Start of Data extract

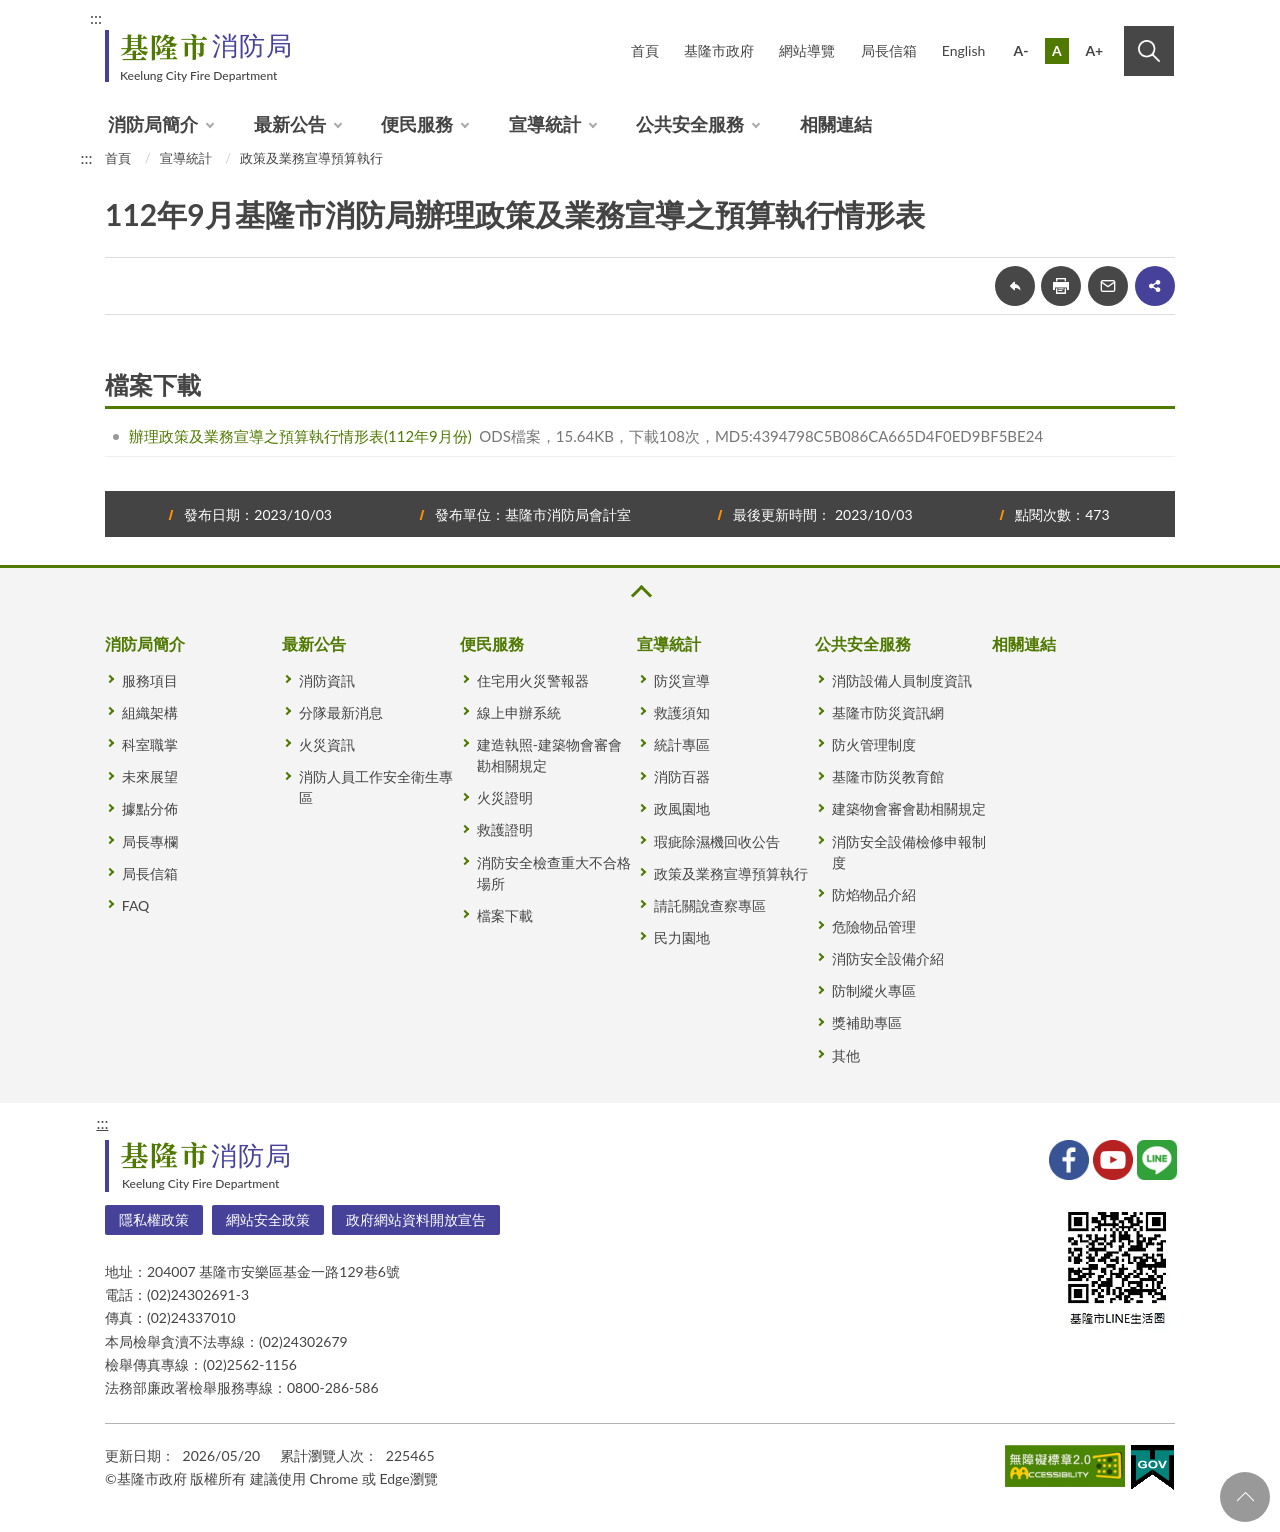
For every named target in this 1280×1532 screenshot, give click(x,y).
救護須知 (682, 712)
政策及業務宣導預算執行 (311, 158)
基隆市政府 (719, 50)
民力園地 (682, 937)
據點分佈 (150, 808)
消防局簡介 (153, 124)
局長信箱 (889, 50)
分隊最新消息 (341, 712)
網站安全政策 (268, 1219)
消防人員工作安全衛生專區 (376, 787)
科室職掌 (150, 744)
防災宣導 (682, 680)
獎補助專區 (867, 1022)
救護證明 (505, 829)
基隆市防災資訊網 (888, 712)
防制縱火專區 (874, 990)
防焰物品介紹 (874, 894)
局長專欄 (150, 841)
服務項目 (150, 680)
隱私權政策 (154, 1219)
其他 (846, 1055)
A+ (1094, 50)
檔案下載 (505, 915)
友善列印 (1061, 286)
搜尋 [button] (1149, 51)
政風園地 (682, 808)
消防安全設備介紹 (888, 958)
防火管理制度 (874, 744)
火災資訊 (327, 744)
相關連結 (836, 124)
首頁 (645, 50)
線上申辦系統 (519, 712)
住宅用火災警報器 (533, 680)
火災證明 (505, 797)
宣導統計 (545, 124)
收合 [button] (640, 591)
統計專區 (682, 744)
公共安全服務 (690, 124)
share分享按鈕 (1155, 286)
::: (96, 17)
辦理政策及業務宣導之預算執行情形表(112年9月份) (300, 436)
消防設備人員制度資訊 (902, 680)
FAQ (136, 905)
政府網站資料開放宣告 (416, 1219)
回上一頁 (1015, 286)
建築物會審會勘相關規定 (909, 808)
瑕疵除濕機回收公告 (717, 841)
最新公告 (290, 124)
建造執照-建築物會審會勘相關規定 (549, 755)
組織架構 (150, 712)
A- (1021, 50)
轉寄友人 (1108, 286)
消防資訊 (327, 680)
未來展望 (150, 776)
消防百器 (682, 776)
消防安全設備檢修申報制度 (909, 852)
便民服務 (417, 124)
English (964, 50)
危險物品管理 (874, 926)
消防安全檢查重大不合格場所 (554, 873)
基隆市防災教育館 (888, 776)
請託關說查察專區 (710, 905)
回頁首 (1245, 1497)
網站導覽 (807, 50)
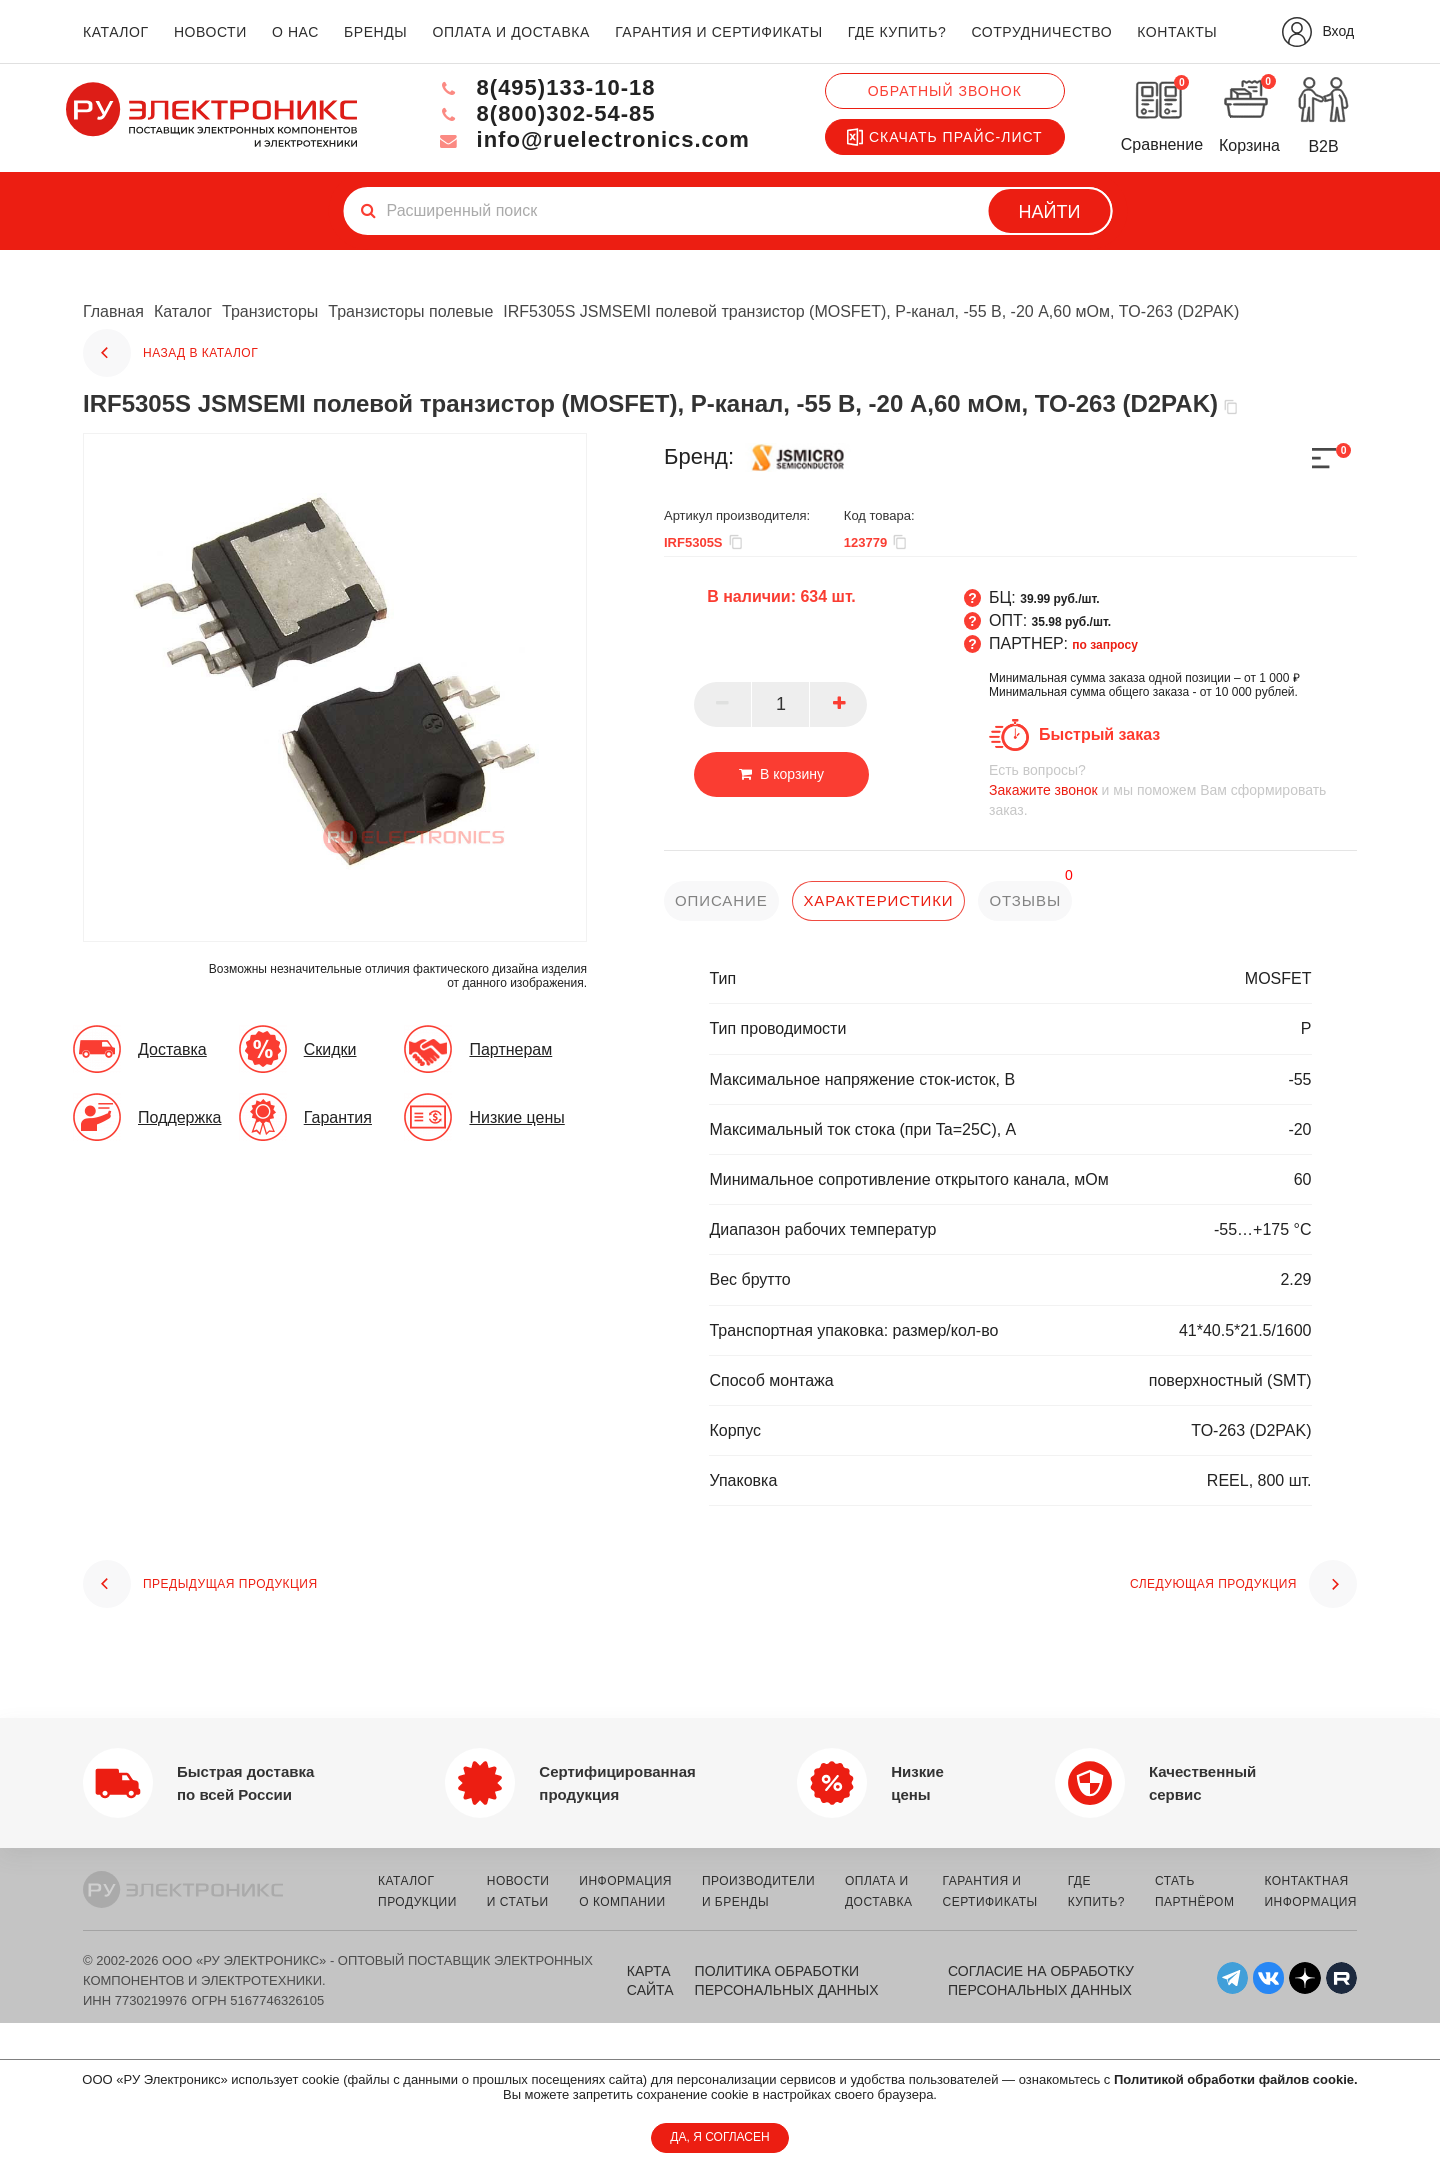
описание (721, 900)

End of Data extract

▸ **What the task requires**
Leaving every picture out, write out exactly the lines from the one that holds "火災證明 (505, 797)" through the end of the listing, both included.

▸ **Solution to the problem**
火災證明 (505, 797)
宣導統計 (545, 124)
收合 [button] (640, 591)
統計專區 (682, 744)
公共安全服務 (690, 124)
share分享按鈕 (1155, 286)
::: (96, 17)
辦理政策及業務宣導之預算執行情形表(112年9月份) (300, 436)
消防設備人員制度資訊 (902, 680)
FAQ (136, 905)
政府網站資料開放宣告 (416, 1219)
回上一頁 (1015, 286)
建築物會審會勘相關規定 (909, 808)
瑕疵除濕機回收公告 (717, 841)
最新公告 (290, 124)
建造執照-建築物會審會勘相關規定 (549, 755)
組織架構 (150, 712)
A- (1021, 50)
轉寄友人 (1108, 286)
消防資訊 (327, 680)
未來展望 (150, 776)
消防百器 (682, 776)
消防安全設備檢修申報制度 (909, 852)
便民服務 (417, 124)
English (964, 50)
危險物品管理 (874, 926)
消防安全檢查重大不合格場所 (554, 873)
基隆市防災教育館 (888, 776)
請託關說查察專區 (710, 905)
回頁首 (1245, 1497)
網站導覽 (807, 50)
описание (721, 900)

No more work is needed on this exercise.